• [Listed entries]:
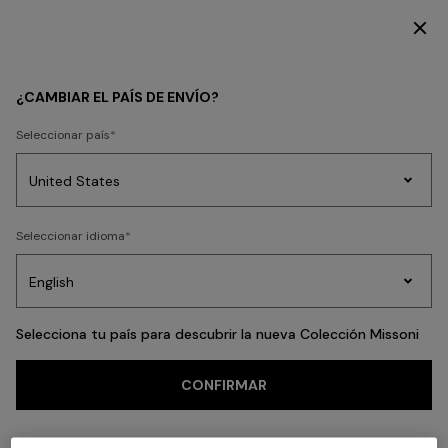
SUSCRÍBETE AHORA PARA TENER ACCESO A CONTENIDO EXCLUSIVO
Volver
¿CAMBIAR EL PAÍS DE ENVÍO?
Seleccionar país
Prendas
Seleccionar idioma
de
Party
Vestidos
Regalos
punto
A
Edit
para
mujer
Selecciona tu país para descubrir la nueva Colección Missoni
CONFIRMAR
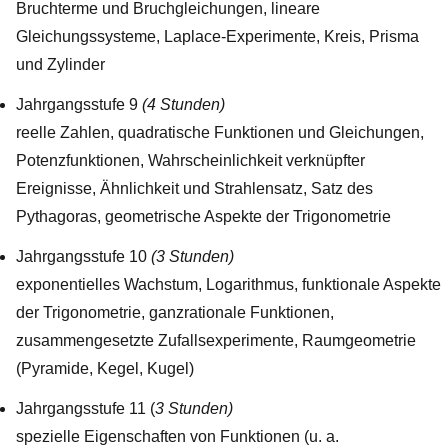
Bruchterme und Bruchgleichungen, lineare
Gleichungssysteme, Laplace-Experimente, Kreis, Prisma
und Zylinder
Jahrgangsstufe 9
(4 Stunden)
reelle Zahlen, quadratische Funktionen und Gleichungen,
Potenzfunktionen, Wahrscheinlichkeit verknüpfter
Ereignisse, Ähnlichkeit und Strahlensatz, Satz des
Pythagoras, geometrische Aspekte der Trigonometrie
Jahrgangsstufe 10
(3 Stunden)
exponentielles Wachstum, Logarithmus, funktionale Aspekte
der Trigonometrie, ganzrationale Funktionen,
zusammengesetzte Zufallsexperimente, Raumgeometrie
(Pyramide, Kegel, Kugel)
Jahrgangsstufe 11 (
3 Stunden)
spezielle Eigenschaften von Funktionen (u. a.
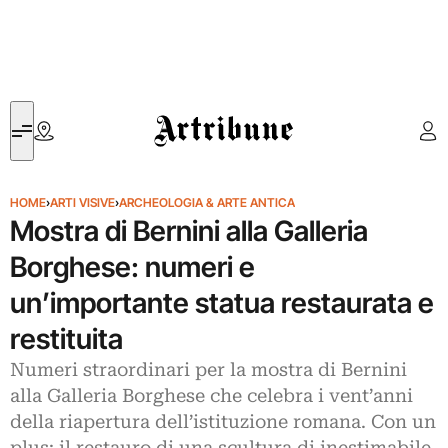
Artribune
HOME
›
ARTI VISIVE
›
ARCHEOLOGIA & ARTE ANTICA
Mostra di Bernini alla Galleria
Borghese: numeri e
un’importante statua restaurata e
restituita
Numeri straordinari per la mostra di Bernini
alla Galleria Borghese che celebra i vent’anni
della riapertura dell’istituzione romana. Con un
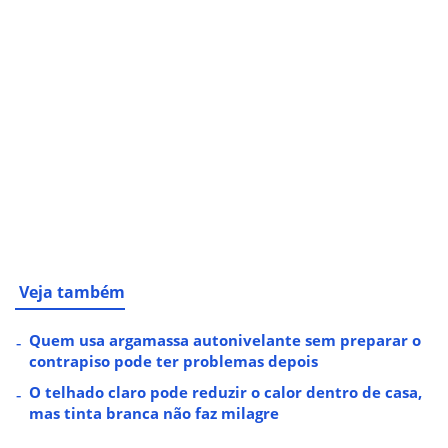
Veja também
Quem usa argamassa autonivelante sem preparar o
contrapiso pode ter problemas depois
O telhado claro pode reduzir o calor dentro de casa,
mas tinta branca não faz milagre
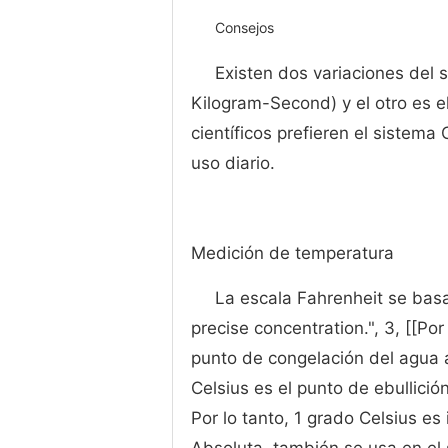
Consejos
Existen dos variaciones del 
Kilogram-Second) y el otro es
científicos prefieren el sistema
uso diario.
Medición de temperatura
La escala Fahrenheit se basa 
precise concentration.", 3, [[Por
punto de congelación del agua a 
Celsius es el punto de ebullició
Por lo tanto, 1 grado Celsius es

• [Assignment]: Return nothing except the lines from the one containing "Potenzfunktionen, Wahrscheinlichkeit verknüpfter" through the final line of the data, copied exactly. Leave out all pictures.

• [Response]:
Potenzfunktionen, Wahrscheinlichkeit verknüpfter
Ereignisse, Ähnlichkeit und Strahlensatz, Satz des
Pythagoras, geometrische Aspekte der Trigonometrie
Jahrgangsstufe 10
(3 Stunden)
exponentielles Wachstum, Logarithmus, funktionale Aspekte
der Trigonometrie, ganzrationale Funktionen,
zusammengesetzte Zufallsexperimente, Raumgeometrie
(Pyramide, Kegel, Kugel)
Jahrgangsstufe 11 (
3 Stunden)
spezielle Eigenschaften von Funktionen (u. a.
Artribune
HOME
›
ARTI VISIVE
›
ARCHEOLOGIA & ARTE ANTICA
Mostra di Bernini alla Galleria
Borghese: numeri e
un’importante statua restaurata e
restituita
Numeri straordinari per la mostra di Bernini
alla Galleria Borghese che celebra i vent’anni
della riapertura dell’istituzione romana. Con un
Veja também
Quem usa argamassa autonivelante sem preparar o
contrapiso pode ter problemas depois
O telhado claro pode reduzir o calor dentro de casa,
mas tinta branca não faz milagre
Consejos
Existen dos variaciones del 
Kilogram-Second) y el otro es
científicos prefieren el sistema
uso diario.
Medición de temperatura
La escala Fahrenheit se basa 
precise concentration.", 3, [[Por
punto de congelación del agua a 
Celsius es el punto de ebullició
Por lo tanto, 1 grado Celsius es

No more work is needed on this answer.